1. El desolvido (1971)

Los años sesenta en Venezuela son considerados como la década violenta. A partir de 1961 surgen movimientos subversivos que se rebelan contra el gobierno de turno. Esos intentos utópicos de cambiar el mundo fracasaron. De ese proyecto malogrado trata El desolvido, en un tono realista y descarnado, que en el concierto de voces de sus protagonistas pudiera leerse como un testimonio autobiográfico. La autora recurre al expediente de la ficción y le imprime a su relato un carácter autocrítico y cuestionador, que incluye una propuesta ética.

 

2. La noche llama a la noche (1985)

Es esta una novela acabada, sin fisuras, una demostración de madurez. Aquí Victoria de Stefano se muestra dueña y señora de su oficio, juega y baraja sus cartas como un consumado tahúr. Novela dentro de la novela, La noche… es una apuesta arriesgada por la postmodernidad narrativa. Matías, el personaje central, que pareciera pertenecer al mundo de El desolvido, hace su aparición sumergido en una acción desesperada. Pronto desaparece, pero se mantiene como una presencia viva en la memoria de su hermano Ramón y en la mente del novelista, amigo de aquél, que va reconstruyendo y reinventando la historia.

 

3. El lugar del escritor (1992)

En esta novela está condensada la esencia de la escritura de Victoria de Stefano, sus mejores y más refinados atributos. Predomina la conciencia vigilante y crítica de la narradora, su aguda inteligencia, el hábil manejo de los instrumentos de su oficio, su apego a una labor que es su razón de ser, su conocimiento de lo humano y el reconocimiento del lugar que ocupa sobre la tierra. La acción central del relato, que en algunas instancias hace guiños a una novela de Virginia Wolf (Entre actos), se cumple en el transcurso de una fiesta de artistas.
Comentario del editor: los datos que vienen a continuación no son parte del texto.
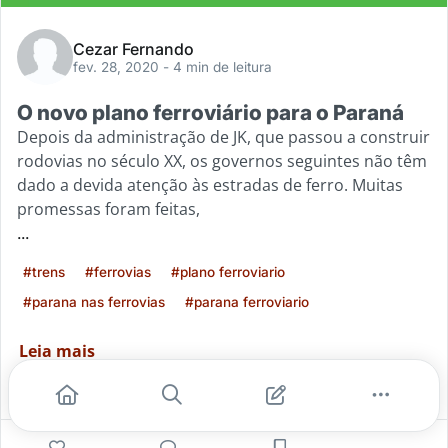
Cezar Fernando
fev. 28, 2020
- 4 min de leitura
O novo plano ferroviário para o Paraná
Depois da administração de JK, que passou a construir
rodovias no século XX, os governos seguintes não têm
dado a devida atenção às estradas de ferro. Muitas
promessas foram feitas,
...
#trens
#ferrovias
#plano ferroviario
#parana nas ferrovias
#parana ferroviario
Leia mais
0
1
0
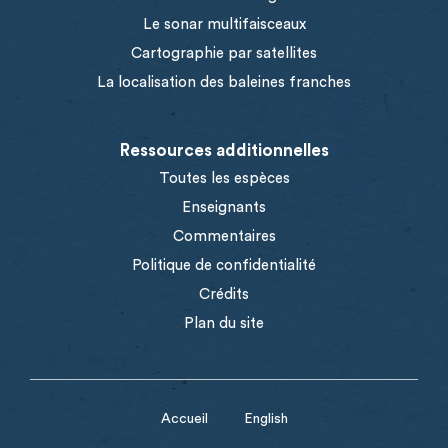
Le sonar multifaisceaux
Cartographie par satellites
La localisation des baleines franches
Ressources additionnelles
Toutes les espèces
Enseignants
Commentaires
Politique de confidentialité
Crédits
Plan du site
Accueil
English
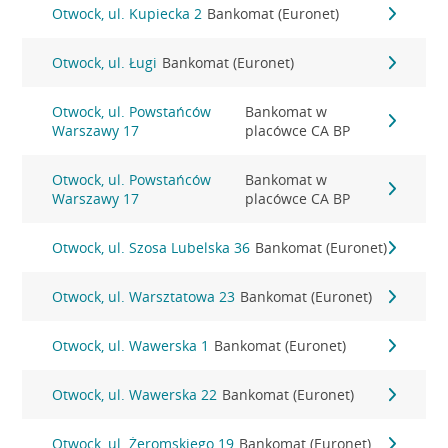
Otwock, ul. Kupiecka 2
Bankomat (Euronet)
Otwock, ul. Ługi
Bankomat (Euronet)
Otwock, ul. Powstańców
Bankomat w
Warszawy 17
placówce CA BP
Otwock, ul. Powstańców
Bankomat w
Warszawy 17
placówce CA BP
Otwock, ul. Szosa Lubelska 36
Bankomat (Euronet)
Otwock, ul. Warsztatowa 23
Bankomat (Euronet)
Otwock, ul. Wawerska 1
Bankomat (Euronet)
Otwock, ul. Wawerska 22
Bankomat (Euronet)
Otwock, ul. Żeromskiego 19
Bankomat (Euronet)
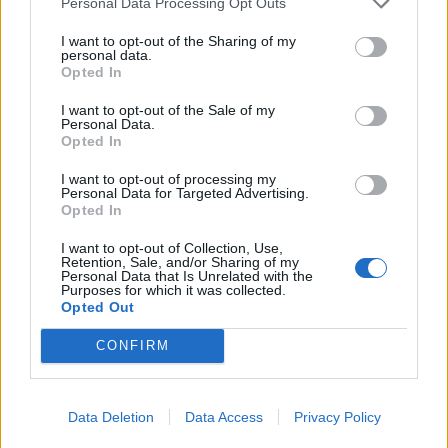
Personal Data Processing Opt Outs
I want to opt-out of the Sharing of my
personal data.
Opted In
I want to opt-out of the Sale of my
Personal Data.
Opted In
I want to opt-out of processing my
Personal Data for Targeted Advertising.
Opted In
Photo 4/4
I want to opt-out of Collection, Use,
Τα λόγια στο ποστ
Retention, Sale, and/or Sharing of my
Personal Data that Is Unrelated with the
Purposes for which it was collected.
Opted Out
CONFIRM
Η μεγάλη κυρία του ελληνικού κινηματογράφου
Data Deletion
Data Access
Privacy Policy
έφυγε από τη ζωή μετά από ολιγοήμερη μάχη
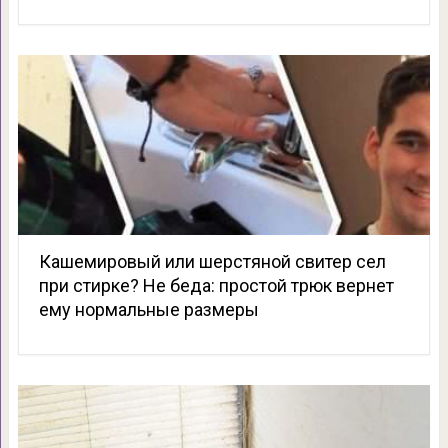
Кашемировый или шерстяной свитер сел
при стирке? Не беда: простой трюк вернет
ему нормальные размеры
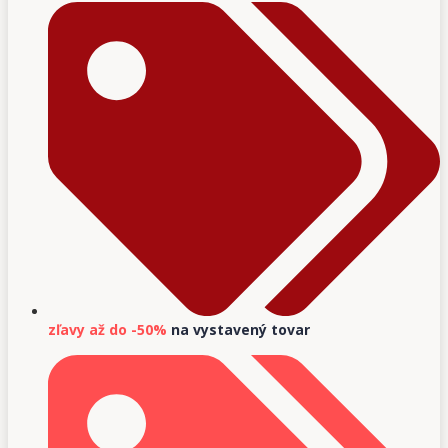
zľavy až do -50%
na vystavený tovar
La narradora-protagonista observa a los personajes de una fauna que conoce muy bien, y los va describiendo en sus detalles más íntimos y significativos. Y también se observa a sí misma, reflexiona acerca de su condición de novelista y se regocija en su labor.

4. Cabo de vida (1993)

Aquí la autora explora el mundo de los otros, lo ajeno y distante, aquello que sólo la ficción hace posible. Los personajes, ocupados en tareas de supervivencia, adquieren un carácter épico donde se manifiesta el heroísmo de lo cotidiano. Vaciada en un molde realista y escrita con un lenguaje terso, pulcro y cuidado, Cabo de vida pareciera ser un homenaje a los desheredados de la fortuna, a los pequeños seres tan próximos y lejanos. Y en su minuciosa descripción se convierte en un alegato donde predominan los más puros valores de la solidaridad. Se entiende en esta narración el significado de la compasión.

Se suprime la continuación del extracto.